The conflict with Ukraine is no different, with Russian broadcasters avoiding the words “war” and “invasion” and instead calling it a “special military operation”. In the weeks before Russian troops crossed the border, social media was reportedly flooded with claims that Ukrainians were the aggressors, and Putin himself has repeatedly said the country is led by “neo-Nazis” in a vain attempt to confuse and detract from his real motives.

The fact that Ukrainian president Volodymyr Zelenskyy is Jewish and a large part of his family was tragically wiped out by the Nazis in concentration camps does not feature in Putin’s narrative. As McDonald pointed out: “That strikes me as an important detail.”

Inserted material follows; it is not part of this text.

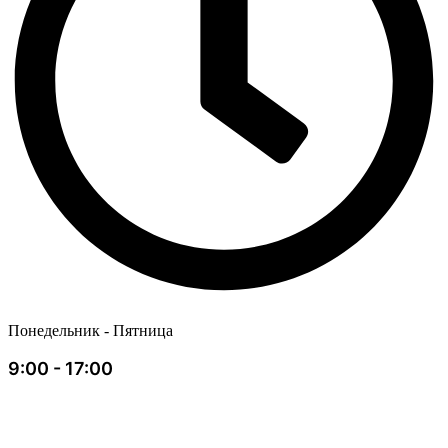
Понедельник - Пятница
9:00 - 17:00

The official Twitter account for Ukraine, as one example, has been repeatedly warning of these tactics and redirecting followers to official channels.

In a post on Saturday, they claimed that Russia was spreading false rumours that leaders in Ukraine had fled the country and alleged that threats were being sent to “Ukrainian activists, journalists and researchers”.

Numerous Ukrainian accounts have popped up across social media warning against Russian propaganda, something the country is well-versed in dealing with.

McDonald said: “They’re first class at this because they’ve been on the front line of a kind of disinformation war for years now.

“All of the eastern Baltic states are very good at not just spotting it and calling it out, but building up their own resilience against it, and during a war information is an enormously important part of the mix of the conflict.”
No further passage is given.